TASK STATEMENT => After locating the line that contains "投資 (492, 1476)" in the following entries, reproduce it and each later line exactly, including the last.

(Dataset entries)
Segment Open
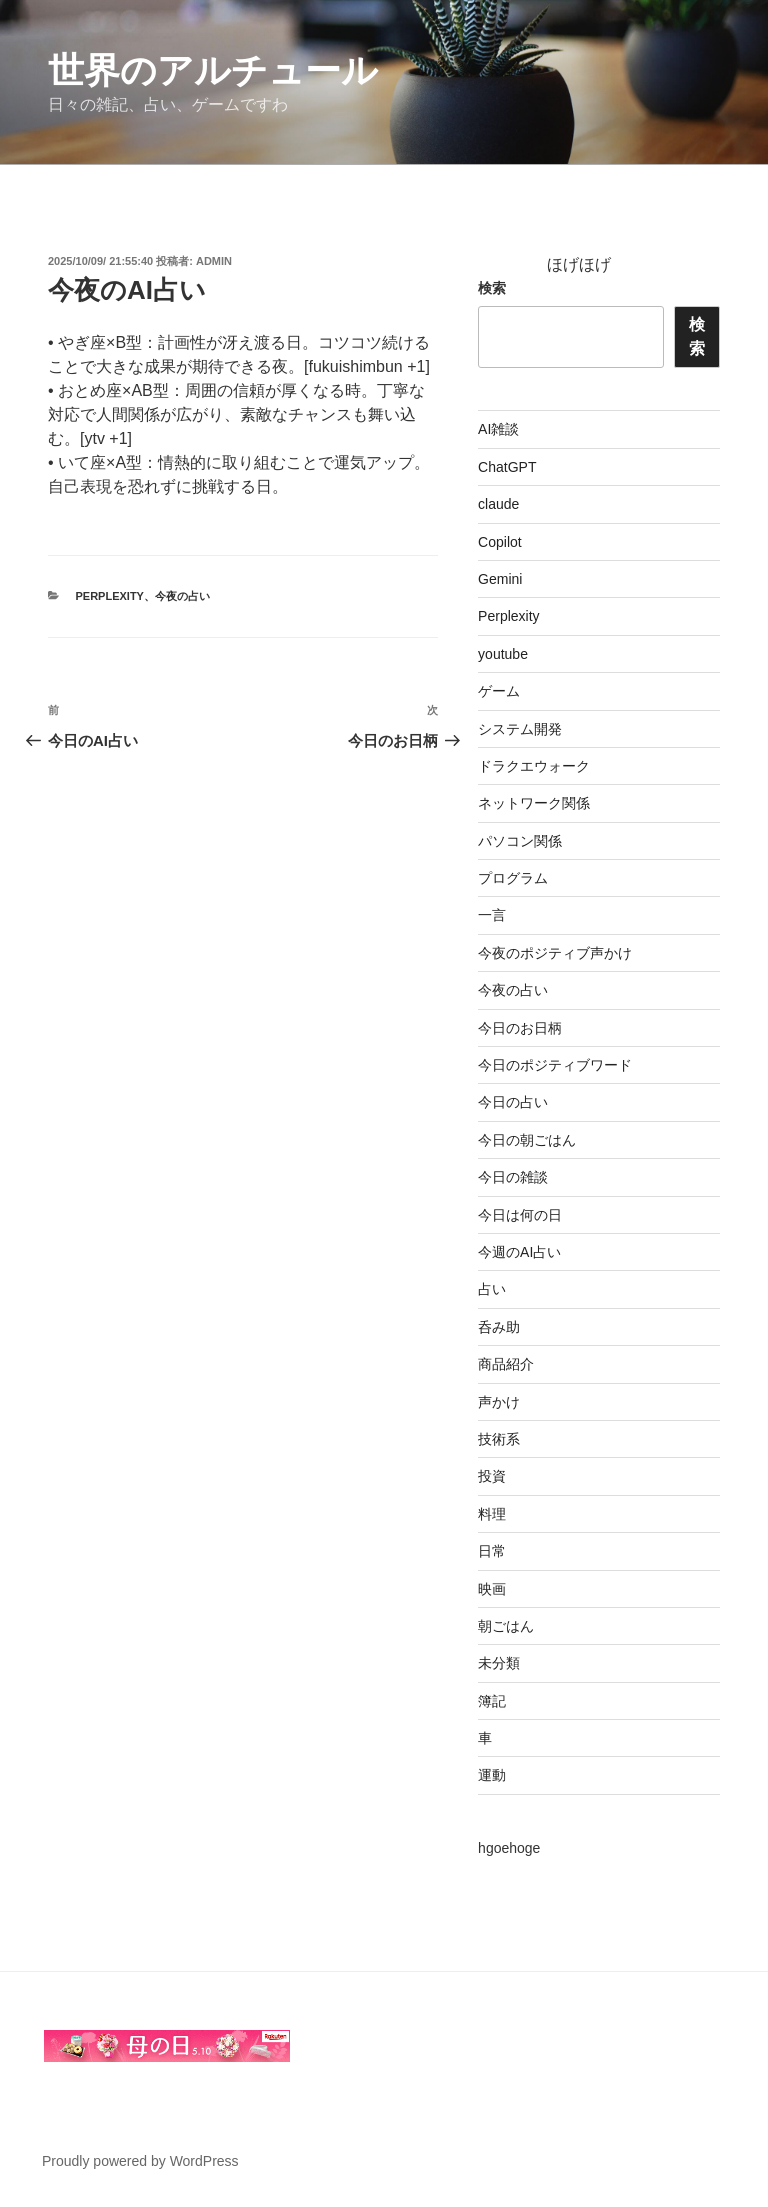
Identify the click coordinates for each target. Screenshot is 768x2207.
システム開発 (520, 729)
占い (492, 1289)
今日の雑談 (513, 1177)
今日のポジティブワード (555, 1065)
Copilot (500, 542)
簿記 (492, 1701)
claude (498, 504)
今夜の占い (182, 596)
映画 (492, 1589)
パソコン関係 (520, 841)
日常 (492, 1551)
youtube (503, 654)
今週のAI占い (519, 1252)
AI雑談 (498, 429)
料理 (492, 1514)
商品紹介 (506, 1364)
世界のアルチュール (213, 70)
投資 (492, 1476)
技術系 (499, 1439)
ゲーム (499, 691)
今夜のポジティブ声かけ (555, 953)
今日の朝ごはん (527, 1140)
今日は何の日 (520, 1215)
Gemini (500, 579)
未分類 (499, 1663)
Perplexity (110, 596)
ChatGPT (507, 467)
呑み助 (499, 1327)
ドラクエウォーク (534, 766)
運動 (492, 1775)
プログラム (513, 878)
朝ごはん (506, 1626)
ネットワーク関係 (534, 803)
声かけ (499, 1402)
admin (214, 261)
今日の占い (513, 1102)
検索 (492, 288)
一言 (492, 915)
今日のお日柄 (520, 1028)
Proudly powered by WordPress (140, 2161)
Segment Closed
YOUR RESPONSE =>
投資 (492, 1476)
技術系 (499, 1439)
ゲーム (499, 691)
今夜のポジティブ声かけ (555, 953)
今日の朝ごはん (527, 1140)
今日は何の日 (520, 1215)
Gemini (500, 579)
未分類 (499, 1663)
Perplexity (110, 596)
ChatGPT (507, 467)
呑み助 (499, 1327)
ドラクエウォーク (534, 766)
運動 (492, 1775)
プログラム (513, 878)
朝ごはん (506, 1626)
ネットワーク関係 (534, 803)
声かけ (499, 1402)
admin (214, 261)
今日の占い (513, 1102)
検索 (492, 288)
一言 (492, 915)
今日のお日柄 (520, 1028)
Proudly powered by WordPress (140, 2161)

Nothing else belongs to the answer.